I lack 35mm lens myself - not much in case of rangefinders (for the price I'd rather buy Oly XA and play with it), but with SLR. I have 35-80 and 24-55mm zooms and 50 and 28mm primes, so I'm not in a hurry to buy 35mm prime, even though I know it'll be my go-to lens. Now I'm taking more care to chose the right set of accessories and peripheral equipment properly and I'm shooting a lot of photos, so getting out when the light is right is my main concern. External viewfinder would be one more thing to fiddle with, a no-go for me. I know there's a proper Leica body for 35mm lens, so it's a matter of finding more things to be paid for...
If you're thinking about Jupiter 12, be sure to ask about scratches on the rear element and buy only a lens, that comes with proper rear cap. The rest is a matter of good fortune.

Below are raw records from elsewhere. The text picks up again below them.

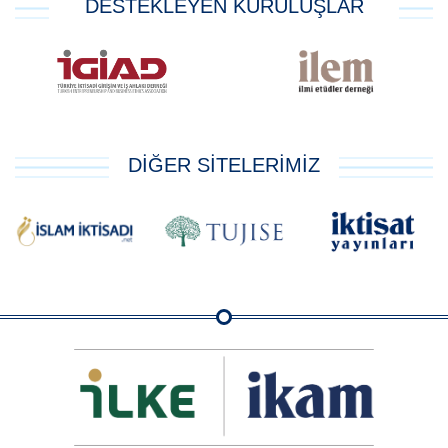
DESTEKLEYEN KURULUŞLAR
DİĞER SİTELERİMİZ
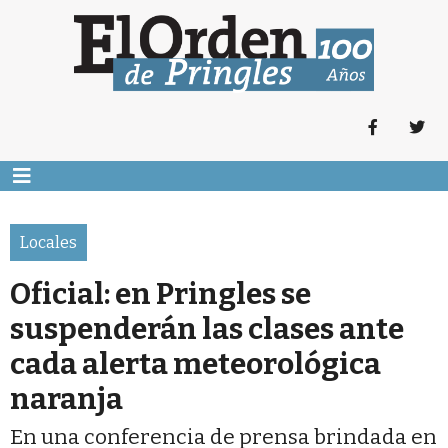
Locales
Oficial: en Pringles se
suspenderán las clases ante
cada alerta meteorológica
naranja
En una conferencia de prensa brindada en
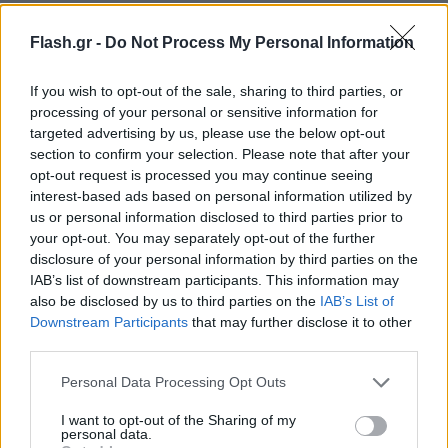
Flash.gr -
Do Not Process My Personal Information
If you wish to opt-out of the sale, sharing to third parties, or
processing of your personal or sensitive information for
targeted advertising by us, please use the below opt-out
section to confirm your selection. Please note that after your
opt-out request is processed you may continue seeing
interest-based ads based on personal information utilized by
us or personal information disclosed to third parties prior to
your opt-out. You may separately opt-out of the further
disclosure of your personal information by third parties on the
IAB’s list of downstream participants. This information may
also be disclosed by us to third parties on the
IAB’s List of
Παράλληλα, ο επικεφαλής του Ομίλου ανέλυσε
Downstream Participants
that may further disclose it to other
διεξοδικά το πως θα αξιοποιηθούν τα νέα κεφάλαια
third parties.
ύψους €200 εκατ. που θα εισρεύσουν στον Όμιλο
Please note that this website/app uses one or more Google
Personal Data Processing Opt Outs
μέσα από την ΑΜΚ, στο πλαίσιο του επενδυτικού
services and may gather and store information including but
πλάνου που ανακοινώθηκε πρόσφατα, με €50 εκατ.
not limited to your visit or usage behaviour. You may click to
I want to opt-out of the Sharing of my
personal data.
grant or deny consent to Google and its third-party tags to
να διοχετεύονται στο Real Estate, €90 εκατ. στις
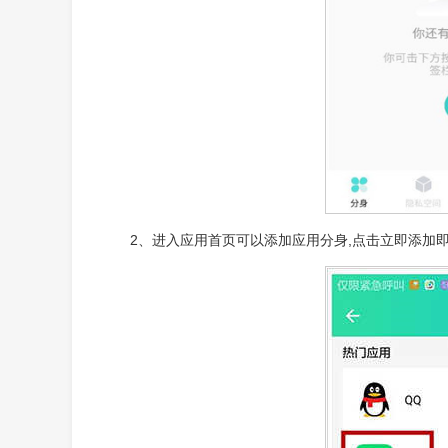
2、进入应用首页可以添加应用分身,点击立即添加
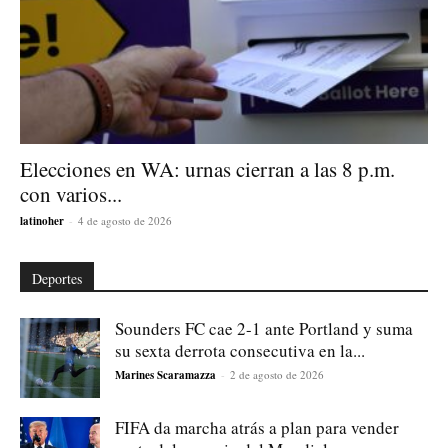
Elecciones en WA: urnas cierran a las 8 p.m.
con varios...
latinoher
-
4 de agosto de 2026
Deportes
Sounders FC cae 2-1 ante Portland y suma
su sexta derrota consecutiva en la...
Marines Scaramazza
-
2 de agosto de 2026
FIFA da marcha atrás a plan para vender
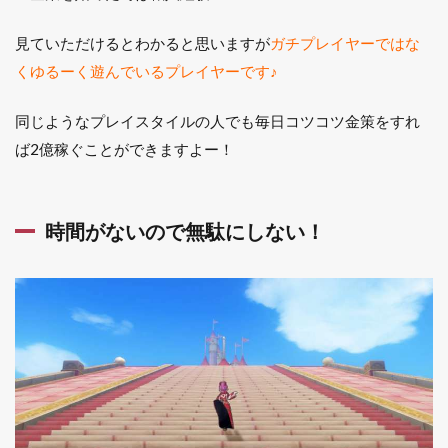
トを
ため
る
見ていただけるとわかると思いますが
ガチプレイヤーではな
くゆるーく遊んでいるプレイヤーです♪
2.9
9.7・
8で集
同じようなプレイスタイルの人でも毎日コツコツ金策をすれ
めた
ば2億稼ぐことができますよー！
福引
券を
ガタ
ラで
時間がないので無駄にしない！
回す
2.10
10釣
り・バ
トルル
ネサン
ス・領
界討伐
など1
度だけ
報酬が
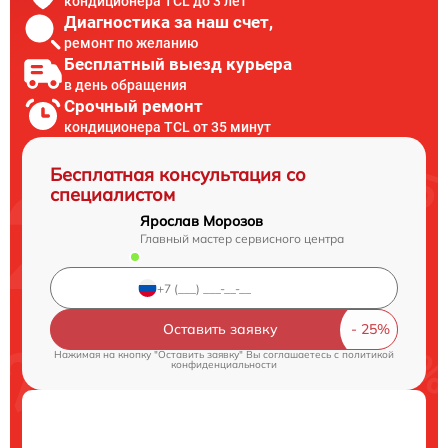
кондиционера TCL до 3 лет
Диагностика за наш счет,
ремонт по желанию
Бесплатный выезд курьера
в день обращения
Срочный ремонт
кондиционера TCL от 35 минут
Бесплатная консультация со
специалистом
Ярослав Морозов
Главный мастер сервисного центра
Оставить заявку
Нажимая на кнопку "Оставить заявку" Вы соглашаетесь c
политикой
конфиденциальности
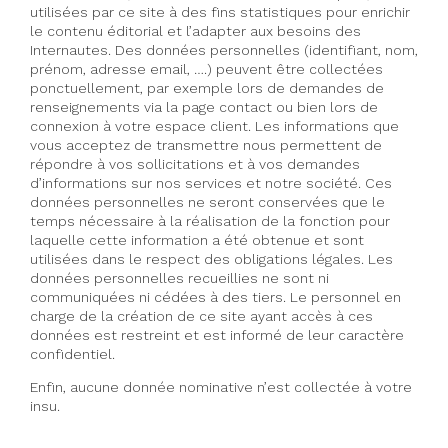
utilisées par ce site à des fins statistiques pour enrichir
le contenu éditorial et l’adapter aux besoins des
Internautes. Des données personnelles (identifiant, nom,
prénom, adresse email, ….) peuvent être collectées
ponctuellement, par exemple lors de demandes de
renseignements via la page contact ou bien lors de
connexion à votre espace client. Les informations que
vous acceptez de transmettre nous permettent de
répondre à vos sollicitations et à vos demandes
d’informations sur nos services et notre société. Ces
données personnelles ne seront conservées que le
temps nécessaire à la réalisation de la fonction pour
laquelle cette information a été obtenue et sont
utilisées dans le respect des obligations légales. Les
données personnelles recueillies ne sont ni
communiquées ni cédées à des tiers. Le personnel en
charge de la création de ce site ayant accès à ces
données est restreint et est informé de leur caractère
confidentiel.
Enfin, aucune donnée nominative n’est collectée à votre
insu.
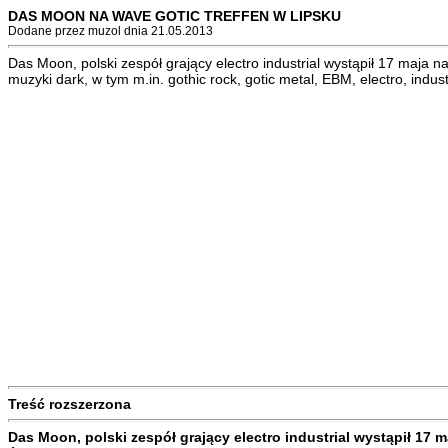
DAS MOON NA WAVE GOTIC TREFFEN W LIPSKU
Dodane przez muzol dnia 21.05.2013
Das Moon, polski zespół grający electro industrial wystąpił 17 maja
muzyki dark, w tym m.in. gothic rock, gotic metal, EBM, electro, indus
Treść rozszerzona
Das Moon, polski zespół grający electro industrial wystąpił 17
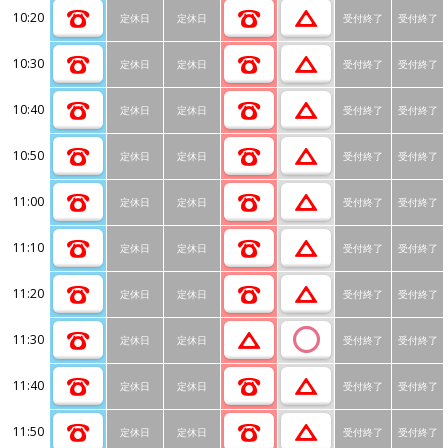
10:20
定休日
定休日
受付終了
受付終了
10:30
定休日
定休日
受付終了
受付終了
10:40
定休日
定休日
受付終了
受付終了
10:50
定休日
定休日
受付終了
受付終了
11:00
定休日
定休日
受付終了
受付終了
11:10
定休日
定休日
受付終了
受付終了
11:20
定休日
定休日
受付終了
受付終了
11:30
定休日
定休日
受付終了
受付終了
11:40
定休日
定休日
受付終了
受付終了
11:50
定休日
定休日
受付終了
受付終了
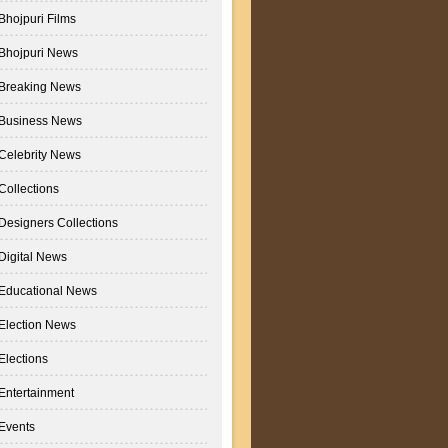
Bhojpuri Films
Bhojpuri News
Breaking News
Business News
Celebrity News
Collections
Designers Collections
Digital News
Educational News
Election News
Elections
Entertainment
Events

Last edited by q_x; 12-12-2013 at 04:34 AM. Click to view previous post history.
Use the Force, Luke!
You're correct about getting good gear and maintaining it, it's the only way - as long as you find a competent tech. The J-12 35/2.8 is a clone of the prewar Zeiss Biogon, and can be very good. I'm keeping an eye open for one myself. For me one of the attractions of Soviet gear is the lenses, many are clones of classic prewar Zeiss designs, albeit recalculated for Soviet glass types and given more-or-less modern coatings. As I indicated, I'm very happy with my J-8.
Originally Posted by Lamar
Properly cleaned, lubricated with modern synthetic lubricants, and set up properly these Soviet cameras should perform as well and reliably as any camera. All you really need is an accurate shutter, accurate rangefinder, a decent lens and you're there. You can even buy a Summicron and screw it on, or any other screwmount lens - although you'll have to recalibrate the RF for non-FSU lenses if you want the Nth degree of accuracy from the RF at close focus & wide aperture. I'm sure I'll end up with at least one FSU screwmount body to compliment my Canon SIIb.